I wonder also if there is another kind of noticing that is illustrated here – another layer of the artichoke. Maybe part of the invitation that God extends through today’s Gospel is for each of us to notice a little more clearly that we are all the same, with the same fundamental needs, even though we may experience those needs in very different physical, spiritual, and emotional ways, and to very different degrees. Perhaps the Gospel is inviting us to notice that, even if we are not without food, our hearts hunger for God’s love; that, even if we are not without clean water to drink, we thirst for justice; that we, too, are strangers who endure in a sometimes strange land; that, though we may not be incarcerated, we, too, seek liberation from our sins; that, though we may not be physically sick, we desperately need healing that only God can provide. Maybe that is the heart of the artichoke we’ve unpeeled. We are all the same and we are deeply dependent on God – a God who invites us to seek to “live in harmony with God, within ourselves, with our neighbors, and with all creation” as we await the perfection of God’s Reign.

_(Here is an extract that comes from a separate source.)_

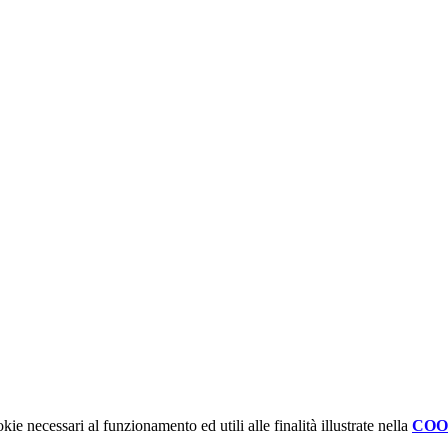
kie necessari al funzionamento ed utili alle finalità illustrate nella
COO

And, as we anticipate the perfection of God’s Reign – the end we all journey toward – I invite you to meditate on the words of Charles Wesley – words that we so often hear in Advent as we anticipate a beginning:
Come, Thou long expected Jesus
Born to set Thy people free;
From our fears and sins release us,
Let us find our rest in Thee.
Israel's strength and consolation,
Hope of all the earth Thou art;
Dear desire of every nation,
Joy of every longing heart.
Born Thy people to deliver,
Born a child and yet a King,
Born to reign in us forever,
Now Thy gracious kingdom bring.
By Thine own eternal Spirit
Rule in all our hearts alone;
By Thine all sufficient merit,
Raise us to Thy glorious throne.
Come, thou long expected Jesus. Come, and come again.